私らと、ざまぁするぞ!〜冤罪で追放された令嬢に手を差し伸べたのは異世界の戦士たちでした。
そこにいたのは、ここの城主・韋駄天様。
しかも、その城主に腕を絡ませ、親密そうに傍を歩いているのは……見知らぬ女性?
伽藍様と同じ歳のほどの若い女性だ。もちろん奥様ではない。
護衛も付けずに、若い女性と体を寄せて親密そうな様子の二人。
遠くからその様子を見守っていると、二人は傍の一室へと姿を消した。

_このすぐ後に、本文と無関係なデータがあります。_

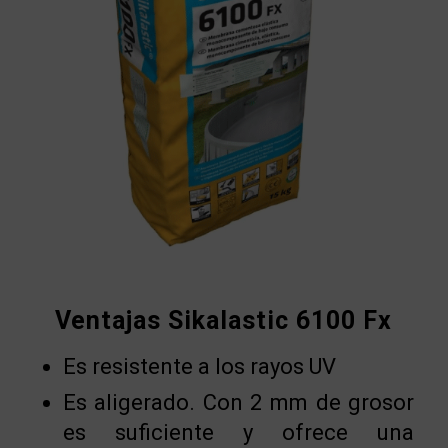
Ventajas Sikalastic 6100 Fx
Es resistente a los rayos UV
Es aligerado. Con 2 mm de grosor
es suficiente y ofrece una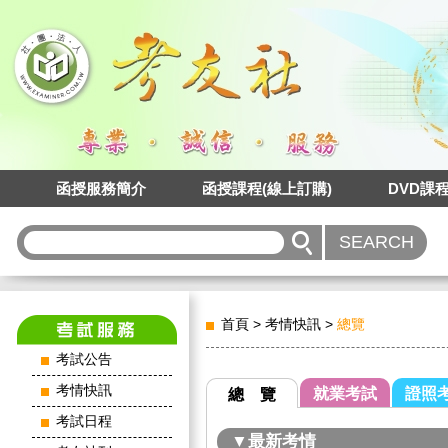
函授服務簡介
函授課程(線上訂購)
DVD課
首頁
>
考情快訊
>
總覽
考試公告
考情快訊
就業考試
證照
總 覽
考試日程
▼最新考情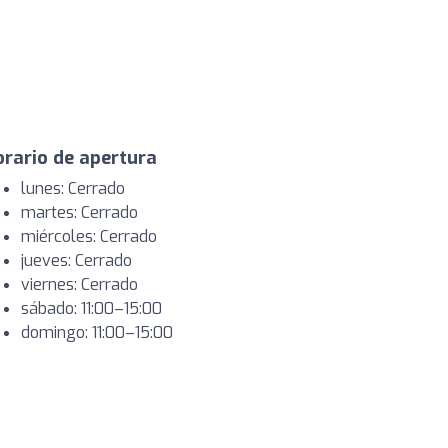
rario de apertura
lunes: Cerrado
martes: Cerrado
miércoles: Cerrado
jueves: Cerrado
viernes: Cerrado
sábado: 11:00–15:00
domingo: 11:00–15:00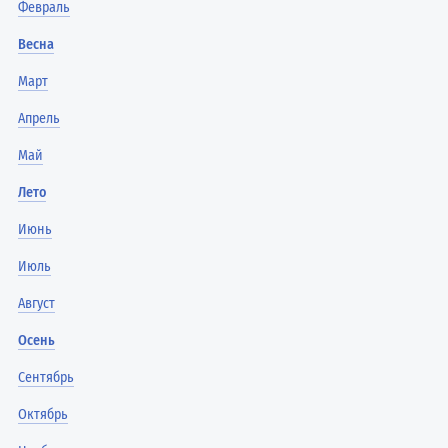
Февраль
Весна
Март
Апрель
Май
Лето
Июнь
Июль
Август
Осень
Сентябрь
Октябрь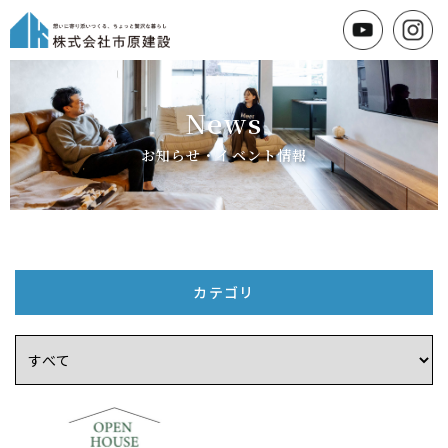
News
お知らせ・イベント情報
カテゴリ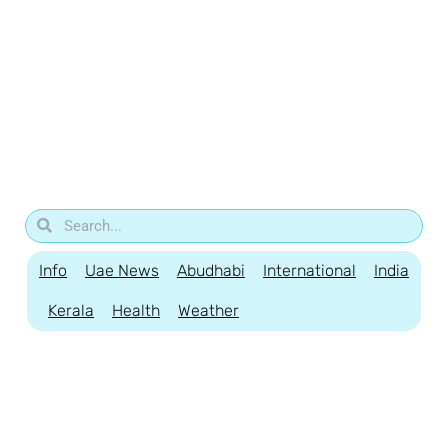
Info
Uae News
Abudhabi
International
India
Kerala
Health
Weather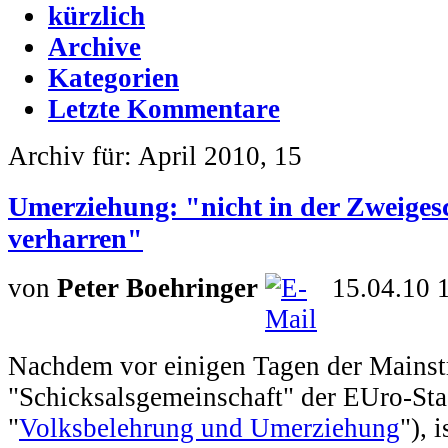
kürzlich
Archive
Kategorien
Letzte Kommentare
Archiv für: April 2010, 15
Umerziehung: "nicht in der Zweigesc
verharren"
von
Peter Boehringer
15.04.10 
Nachdem vor einigen Tagen der Mainst
"Schicksalsgemeinschaft" der EUro-Staa
"
Volksbelehrung und Umerziehung
"), 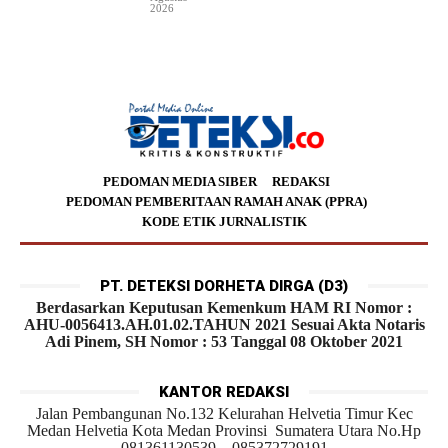
2026
PEDOMAN MEDIA SIBER
REDAKSI
PEDOMAN PEMBERITAAN RAMAH ANAK (PPRA)
KODE ETIK JURNALISTIK
PT. DETEKSI DORHETA DIRGA (D3)
Berdasarkan Keputusan Kemenkum HAM RI Nomor :
AHU-0056413.AH.01.02.TAHUN 2021 Sesuai Akta Notaris
Adi Pinem, SH Nomor : 53 Tanggal 08 Oktober 2021
KANTOR REDAKSI
Jalan Pembangunan No.132 Kelurahan Helvetia Timur Kec
Medan Helvetia Kota Medan Provinsi Sumatera Utara No.Hp
081361130539 – 085372729191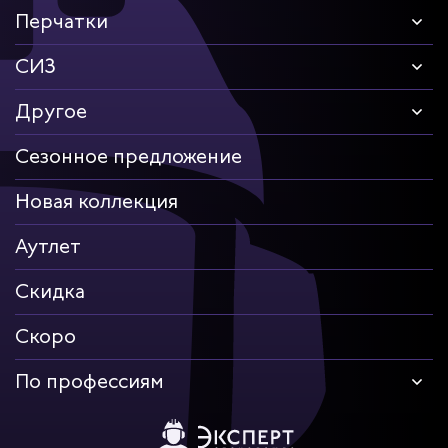
Перчатки
СИЗ
Другое
Сезонное предложение
Новая коллекция
Аутлет
Скидка
Скоро
По профессиям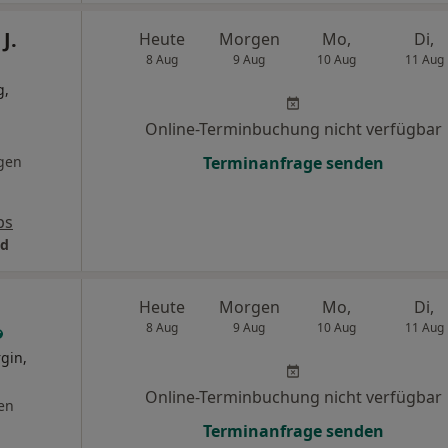
J.
Heute
Morgen
Mo,
Di,
8 Aug
9 Aug
10 Aug
11 Aug
g,
Online-Terminbuchung nicht verfügbar
gen
Terminanfrage senden
ps
id
Heute
Morgen
Mo,
Di,
8 Aug
9 Aug
10 Aug
11 Aug
gin,
Online-Terminbuchung nicht verfügbar
en
Terminanfrage senden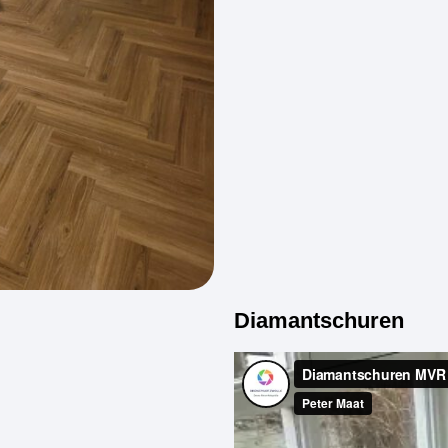
Diamantschuren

……そこは、客人用の寝所だ。
まさに城主の不貞の現場を目撃してしまったという衝撃に、心臓がバクバクと煩かったのは言うまでもなかった。
最近、城への戻りが遅いとは思っていたけど、まさか入れ込んでいる女性がいたとは。
けれども、わざわざ城まで連れてくる?情宿で会えばいいのに。
離縁秒読みなのかしら……。
……という『違和感』なら、あった。
「……韋駄天様は側妃を娶らず正妃の奥様一筋だと思っていましたから、まさか外で愛妾を作るだなんてと思っていました。……いえ、一夜の関係かもしれませんが」
「……」
「……え、あの」
自分が抱えていた秘密を暴露するのに精一杯で、気が付かなかった。
私の話を聞いていた竜樹様と三人の表情は、いつの間にかガラリと変わっていたのだった。